Bahkan dalam 1 bulan ini, 2 jalan milik Pemprov Sumsel terkena efek dari longsor sehingga tertutupnya akses jalan dan salah satunya longsor mengakibatkan jalan amblas dan memakan hampir setengah jalan.

Pertama Longsor pada tengah bulam Desember 2023 mengakibatkan ambles hampir setengah badan jalan di kawasan wilayah Desa Talang Baru Kecamatan Buay Sandang Aji (BSA), Kabupaten OKU Selatan. Jalan amblas dengan panjang 14 meter dan lebar 2,4 meter dengan kedalaman mencapai 7 meter.

Penjabat (PJ) Gubernur Sumsel Agus Fatoni melalui Kepala Dinas Pekerjaan Umum Bina Marga dan Tata Ruang (PUBM-TR) Sumsel M Affandi mengatakan pihaknya bergerak cepat dalam menangani longsor yang terjadi dengan memasang rambu jalan.

Agar akses masyarakat tak putus dan jalan tersebut tetap bisa dilalui pihaknya langsung melakukan penanganan sementara dengan membuka bahu jalan dan menambahkan agregat supaya mobilitas kendaraan di wilayah tersebut bisa lewat seperti biasa.

“Kurang lebih 35 kilometer untuk panjang ruasnya.

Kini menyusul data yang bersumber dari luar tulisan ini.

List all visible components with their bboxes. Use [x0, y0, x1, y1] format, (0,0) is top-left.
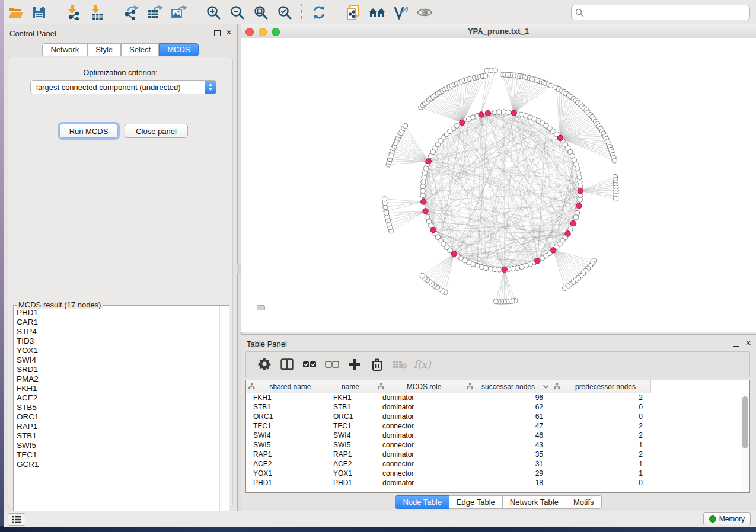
show-graphics-details-icon[interactable]	[414, 3, 435, 22]
zoom-in-icon[interactable]	[203, 3, 224, 22]
cell-shared-name: ACE2	[246, 459, 326, 469]
mcds-result-item[interactable]: TEC1	[17, 450, 220, 460]
import-table-icon[interactable]	[87, 3, 107, 22]
mcds-result-title: MCDS result (17 nodes)	[17, 300, 103, 309]
clone-network-icon[interactable]	[343, 3, 363, 22]
mcds-result-item[interactable]: RAP1	[17, 422, 220, 431]
mcds-result-item[interactable]: SRD1	[17, 365, 220, 374]
refresh-icon[interactable]	[309, 3, 329, 22]
table-row[interactable]: ACE2ACE2connector311	[246, 459, 741, 469]
table-toolbar: f(x)	[245, 351, 750, 377]
cell-predecessor-nodes: 0	[551, 412, 651, 421]
show-columns-icon[interactable]	[276, 354, 298, 374]
table-row[interactable]: YOX1YOX1connector291	[246, 469, 741, 478]
close-panel-button[interactable]: Close panel	[125, 124, 188, 138]
close-panel-icon[interactable]: ✕	[226, 28, 232, 37]
cell-name: ORC1	[326, 412, 375, 421]
table-row[interactable]: SWI5SWI5connector431	[246, 440, 741, 450]
column-header-shared-name[interactable]: shared name	[246, 380, 326, 393]
import-network-icon[interactable]	[63, 3, 84, 22]
mcds-result-item[interactable]: SWI5	[17, 441, 220, 450]
search-box[interactable]	[571, 5, 750, 20]
float-window-icon[interactable]	[214, 30, 221, 36]
mcds-result-item[interactable]: STP4	[17, 327, 220, 336]
mcds-result-item[interactable]: YOX1	[17, 346, 220, 355]
tab-motifs[interactable]: Motifs	[566, 495, 602, 509]
network-window-titlebar[interactable]: YPA_prune.txt_1	[241, 24, 756, 39]
cell-shared-name: STB1	[246, 402, 326, 412]
table-header-row: shared namenameMCDS rolesuccessor nodesp…	[246, 380, 651, 393]
cell-mcds-role: dominator	[375, 450, 464, 459]
hide-visual-props-icon[interactable]	[391, 3, 411, 22]
export-table-icon[interactable]	[145, 3, 165, 22]
add-column-icon[interactable]	[343, 354, 366, 374]
mcds-result-item[interactable]: SWI4	[17, 355, 220, 365]
table-row[interactable]: RAP1RAP1dominator352	[246, 450, 741, 459]
table-row[interactable]: ORC1ORC1dominator610	[246, 412, 741, 421]
table-row[interactable]: FKH1FKH1dominator962	[246, 393, 741, 402]
delete-column-icon[interactable]	[366, 354, 388, 374]
mcds-result-item[interactable]: GCR1	[17, 460, 220, 469]
cell-mcds-role: dominator	[375, 402, 464, 412]
optimization-criterion-dropdown[interactable]: largest connected component (undirected)	[30, 80, 216, 94]
unselect-all-icon[interactable]	[321, 354, 343, 374]
mcds-list-scrollbar[interactable]	[219, 306, 228, 514]
select-all-icon[interactable]	[298, 354, 321, 374]
close-panel-icon[interactable]: ✕	[745, 339, 751, 347]
mcds-result-item[interactable]: FKH1	[17, 384, 220, 393]
mcds-result-item[interactable]: CAR1	[17, 318, 220, 327]
mcds-result-item[interactable]: STB5	[17, 403, 220, 412]
control-panel-title: Control Panel	[9, 29, 56, 38]
table-row[interactable]: STB1STB1dominator620	[246, 402, 741, 412]
zoom-selected-icon[interactable]	[275, 3, 295, 22]
horizontal-splitter-grip[interactable]	[257, 305, 265, 310]
run-mcds-button[interactable]: Run MCDS	[59, 124, 118, 138]
network-canvas[interactable]	[241, 38, 756, 332]
column-header-predecessor-nodes[interactable]: predecessor nodes	[551, 380, 651, 393]
tab-style[interactable]: Style	[87, 43, 121, 56]
cell-mcds-role: connector	[375, 421, 464, 431]
column-header-mcds-role[interactable]: MCDS role	[375, 380, 464, 393]
search-input[interactable]	[584, 8, 746, 17]
table-row[interactable]: TEC1TEC1connector472	[246, 421, 741, 431]
mcds-result-item[interactable]: PHD1	[17, 308, 220, 318]
tab-network[interactable]: Network	[42, 43, 87, 56]
function-builder-icon[interactable]: f(x)	[411, 354, 433, 374]
cell-name: STB1	[326, 402, 375, 412]
mcds-result-item[interactable]: PMA2	[17, 374, 220, 384]
save-session-icon[interactable]	[29, 3, 49, 22]
settings-gear-icon[interactable]	[253, 354, 276, 374]
network-graph[interactable]	[241, 38, 756, 332]
open-file-icon[interactable]	[5, 3, 25, 22]
tab-network-table[interactable]: Network Table	[503, 495, 566, 509]
memory-label: Memory	[719, 515, 745, 523]
mcds-result-item[interactable]: ORC1	[17, 412, 220, 422]
float-window-icon[interactable]	[733, 341, 739, 347]
tab-node-table[interactable]: Node Table	[395, 495, 449, 509]
mcds-result-item[interactable]: STB1	[17, 431, 220, 441]
table-scrollbar[interactable]	[741, 393, 749, 492]
delete-table-icon[interactable]	[388, 354, 411, 374]
zoom-out-icon[interactable]	[227, 3, 247, 22]
cell-successor-nodes: 61	[464, 412, 551, 421]
scrollbar-thumb[interactable]	[742, 396, 748, 448]
mcds-result-item[interactable]: TID3	[17, 336, 220, 346]
column-header-name[interactable]: name	[326, 380, 375, 393]
mcds-result-list[interactable]: PHD1CAR1STP4TID3YOX1SWI4SRD1PMA2FKH1ACE2…	[14, 306, 220, 514]
cell-predecessor-nodes: 0	[551, 478, 651, 488]
tab-mcds[interactable]: MCDS	[159, 43, 198, 56]
table-row[interactable]: SWI4SWI4dominator462	[246, 431, 741, 440]
table-row[interactable]: PHD1PHD1dominator180	[246, 478, 741, 488]
tab-select[interactable]: Select	[121, 43, 159, 56]
task-history-button[interactable]	[8, 513, 25, 526]
export-image-icon[interactable]	[169, 3, 189, 22]
column-header-successor-nodes[interactable]: successor nodes	[464, 380, 551, 393]
cell-mcds-role: connector	[375, 459, 464, 469]
memory-button[interactable]: Memory	[703, 512, 751, 525]
home-layout-icon[interactable]	[367, 3, 387, 22]
dropdown-stepper-icon	[205, 81, 216, 94]
tab-edge-table[interactable]: Edge Table	[449, 495, 503, 509]
zoom-fit-icon[interactable]	[251, 3, 271, 22]
mcds-result-item[interactable]: ACE2	[17, 393, 220, 403]
export-network-icon[interactable]	[122, 3, 142, 22]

Perbaikan jalan secara permanen rencananya dilakukan relokasi dengan menggeser bahu jalan yang tak terkena Ambles,” kata Affandi saat ditemui diruang kerjanya, Jumat (12/1/2024).

Lanjut Affandi saat ini pihaknya telah menurunkan tim untuk melakukan pengukuran serta pemetaan deemgan kurang lebih 100 meter dan lebar 15 meter jalan yang akan kita relokasi. Dengan menggunakan konstruksi nanti full Dave lalu kemungkinan besar juga di Rigid.

Sering berjalan, pihaknya juga tengah melakukan pembebasan lahan serta melakukan pendisainan dahulu. Lalu pihaknya juga telah melakukan kepada pemerintahan desa agar dapat memberikan pengertian kepada masyarakat apa yang akan Pemerintah Provinsi lalukan.

“Artinya nanti akan ada ganti rugi, bahkan sudah masuk KJPP 2024. Mudah-mudahan cepat selesai, kalau tidak salah ada 3 persil lahan yang akan dibebaskan untuk dilakukan relokasi di desa Talang Baru tadi,” ungkapnya.

Kemudian untuk skema pembiayaan, yang pihaknya berencana akan meminta kepada Gubernur untuk memakai dana tanggap darurat. Apalagi saat ini pihaknya tak bisa lagi mengeluarkan anggaran APBD induk, sedangkan untuk menunggu anggaran perubahan masih sangat lama.

“Jadi akan kita coba minta kepada pak pj Gubernur untuk alokasi pendanaan yang sifatnya darurat, tapi tetap secara administrasi kita harus desain, setelah ada desain dan pembebasan lahan selesai, baru kita fisik tapi berjalan simultan. Kalau itu bisa jalan kan tidak perlu menunggu APBD perubahan, jadi bisa lebih cepat nanti penanganannya. Seperti yang kita lakukan tahun lalu pada perbaikan jalan pada Simpang Sender,” jelasnya.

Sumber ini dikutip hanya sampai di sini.